Your copy should match the records exactly, except that it contains no pictures.

○ ○ ○ ○

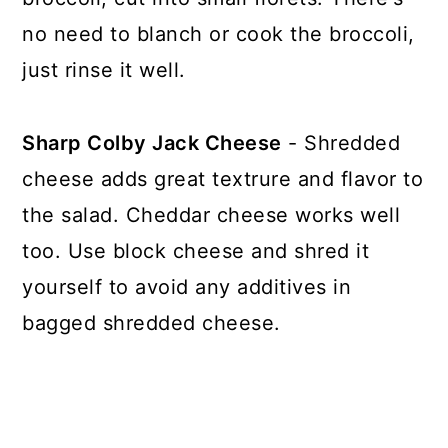
no need to blanch or cook the broccoli,
just rinse it well.
Sharp Colby Jack Cheese
- Shredded
cheese adds great textrure and flavor to
the salad. Cheddar cheese works well
too. Use block cheese and shred it
yourself to avoid any additives in
bagged shredded cheese.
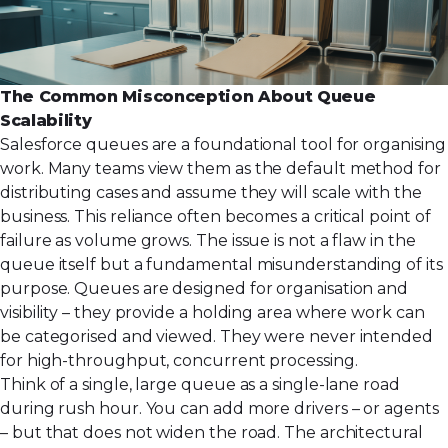
The Common Misconception About Queue
Scalability
Salesforce queues are a foundational tool for organising
work. Many teams view them as the default method for
distributing cases and assume they will scale with the
business. This reliance often becomes a critical point of
failure as volume grows. The issue is not a flaw in the
queue itself but a fundamental misunderstanding of its
purpose. Queues are designed for organisation and
visibility – they provide a holding area where work can
be categorised and viewed. They were never intended
for high-throughput, concurrent processing.
Think of a single, large queue as a single-lane road
during rush hour. You can add more drivers – or agents
– but that does not widen the road. The architectural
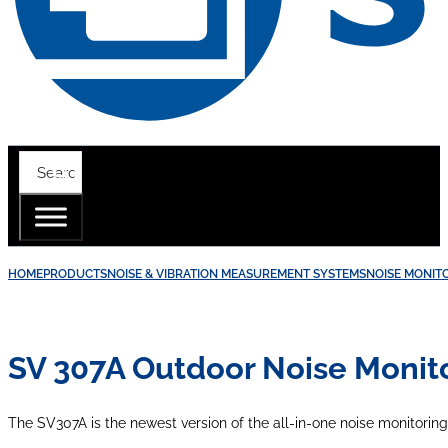
HOME
PRODUCTS
NOISE & VIBRATION MEASUREMENT SYSTEMS
NOISE MONIT
SV 307A Outdoor Noise Monito
The SV307A is the newest version of the all-in-one noise monitoring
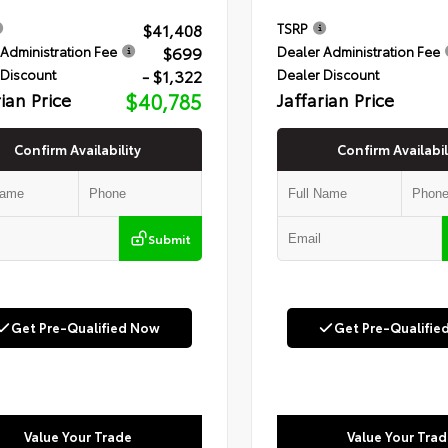
$41,408
TSRP
$699
Administration Fee
Dealer Administration Fee
- $1,322
 Discount
Dealer Discount
rian Price
$40,785
Jaffarian Price
Confirm Availability
Confirm Availabil
Submit
Get Pre-Qualified Now
Get Pre-Qualifie
Value Your Trade
Value Your Trad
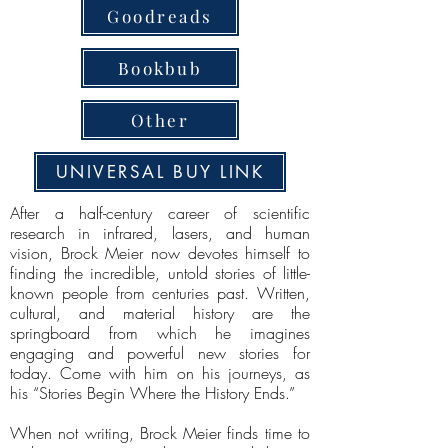
Goodreads
Bookbub
Other
UNIVERSAL BUY LINK
After a half-century career of scientific
research in infrared, lasers, and human
vision, Brock Meier now devotes himself to
finding the incredible, untold stories of little-
known people from centuries past. Written,
cultural, and material history are the
springboard from which he imagines
engaging and powerful new stories for
today. Come with him on his journeys, as
his “Stories Begin Where the History Ends.”
When not writing, Brock Meier finds time to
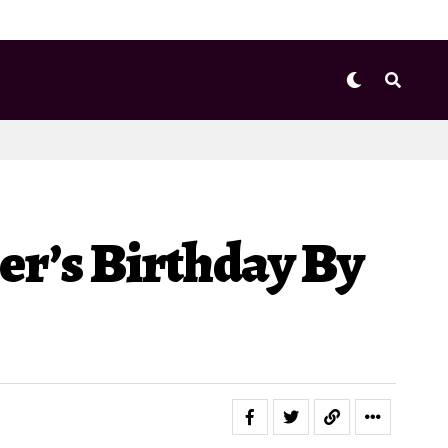
er’s Birthday By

○ ○ ○ ○

> [SOLUTION TO THIS EXERCISE]
no need to blanch or cook the broccoli,
just rinse it well.
Sharp Colby Jack Cheese
- Shredded
cheese adds great textrure and flavor to
the salad. Cheddar cheese works well
too. Use block cheese and shred it
yourself to avoid any additives in
bagged shredded cheese.
The Common Misconception About Queue
Scalability
Salesforce queues are a foundational tool for organising
work. Many teams view them as the default method for
distributing cases and assume they will scale with the
business. This reliance often becomes a critical point of
failure as volume grows. The issue is not a flaw in the
queue itself but a fundamental misunderstanding of its
purpose. Queues are designed for organisation and
visibility – they provide a holding area where work can
be categorised and viewed. They were never intended
for high-throughput, concurrent processing.
Think of a single, large queue as a single-lane road
during rush hour. You can add more drivers – or agents
– but that does not widen the road. The architectural
HOME
PRODUCTS
NOISE & VIBRATION MEASUREMENT SYSTEMS
NOISE MONIT
SV 307A Outdoor Noise Monito
The SV307A is the newest version of the all-in-one noise monitoring
$41,408
TSRP
$699
Administration Fee
Dealer Administration Fee
- $1,322
 Discount
Dealer Discount
rian Price
$40,785
Jaffarian Price
Confirm Availability
Confirm Availabil
Submit
Get Pre-Qualified Now
Get Pre-Qualifie
Value Your Trade
Value Your Trad
Goodreads
Bookbub
Other
UNIVERSAL BUY LINK
After a half-century career of scientific
research in infrared, lasers, and human
vision, Brock Meier now devotes himself to
finding the incredible, untold stories of little-
known people from centuries past. Written,
cultural, and material history are the
springboard from which he imagines
engaging and powerful new stories for
today. Come with him on his journeys, as
his “Stories Begin Where the History Ends.”
When not writing, Brock Meier finds time to
er’s Birthday By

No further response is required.